At Year’s End {2012}
For weeks I have been thinking about how to summarize this year.
This year!
Do I even want to say anything? I want it to feel real, reflect its impact on my life and yet not sound depressing even though it was filled with a lot of grief. That is the intention, you tell me if it comes across.
I started 2012 with a heavy heart, knowing what lay ahead of us. As my father slept in the hospice bed at home, I knew I would wake up alone on January 1st of 2013. The living room is where we kept his hospice bed and now it is in the living room where I sleep when I am at my mom’s house. I feel so close to him there. I actually look forward to the quiet of next Tuesday morning. A life can change so drastically in a year.

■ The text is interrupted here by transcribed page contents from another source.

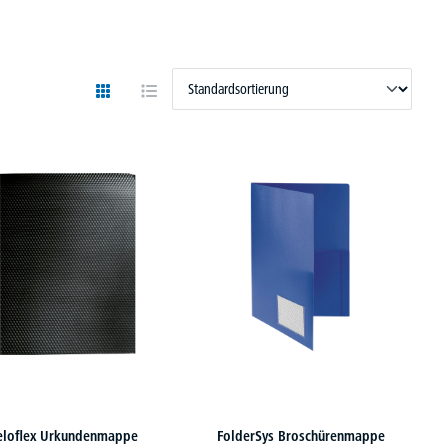
eloflex Urkundenmappe
FolderSys Broschürenmappe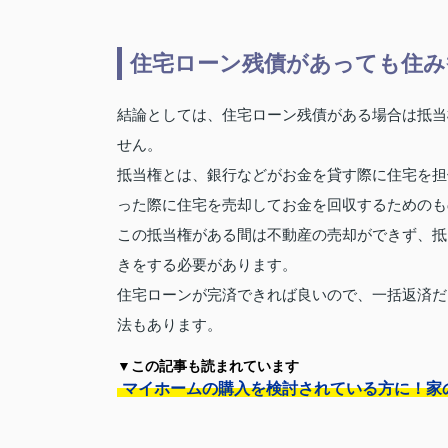
住宅ローン残債があっても住み
結論としては、住宅ローン残債がある場合は抵当
せん。
抵当権とは、銀行などがお金を貸す際に住宅を担
った際に住宅を売却してお金を回収するためのも
この抵当権がある間は不動産の売却ができず、抵
きをする必要があります。
住宅ローンが完済できれば良いので、一括返済だ
法もあります。
▼この記事も読まれています
マイホームの購入を検討されている方に！家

I am no longer the same person. Losing my father forever changed me. This sounds like remorse but it isn’t. It is cliché to say this but “I didn’t know how strong I was until I didn’t have a choice.” Watching somebody you love die is the hardest thing anyone can live through yet it is also the most precious moment of my life. I loved him with all my heart until the very end. I remember the exact moment when he was gone. I prayed in that instant the world would just open up and swallow me whole into the abyss.
It didn’t happen.
I was forced to live with grief I’ve never known. To function in a world that was completely different. It was like living in a thick fog. The breeze of the train entering the station would dry my tears because I could not stop them from coming. There were things I didn’t see at first. Things that bought me joy but in the end caused even more pain. Even my body betrayed me. Somehow I got better from it all. All except the grief. This cyclic friend who leaves and returns to me at unexpected times. Filled with memories that comfort me and with those that have me longing for the abyss.

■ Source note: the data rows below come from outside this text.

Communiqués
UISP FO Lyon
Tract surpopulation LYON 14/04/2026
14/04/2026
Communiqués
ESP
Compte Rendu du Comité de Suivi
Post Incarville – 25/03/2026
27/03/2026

Somewhere along the way I realized that I could not spend all my days grieving. It was exhausting in every way possible. I had poured my whole heart into the loss. So I entertained the idea of putting my heart into healing. I read motivational books, attended a bereavement group, listened to a lot of Tony Robbins/Oprah/Iyanla Vanzant/Joel Osteen and focused on helping my mother and sister.
It started with choosing not to cry for one day. I failed miserably and cried even harder that night. But I did it again the next day, and the next day and so on. Until I noticed I had not cried in a week. So of course I felt bad and cried some more but it was less intense and a shorter cry. I began to keep a gratitude journal, first on paper and then in an iPhone app. I forced myself to write 5 things I was grateful for every day. I did this for weeks, months and even now.
I learned to stand up for myself. To say “no” when others expected more than I was capable of handling. To take time for me. To do things that brought me joy, no matter how insignificant they may seem to others. I learned to forgive those who hurt me. I learned to let go. I learned to be a better sister. I learned to be a better daughter to a mother whose heart is broken just like mine.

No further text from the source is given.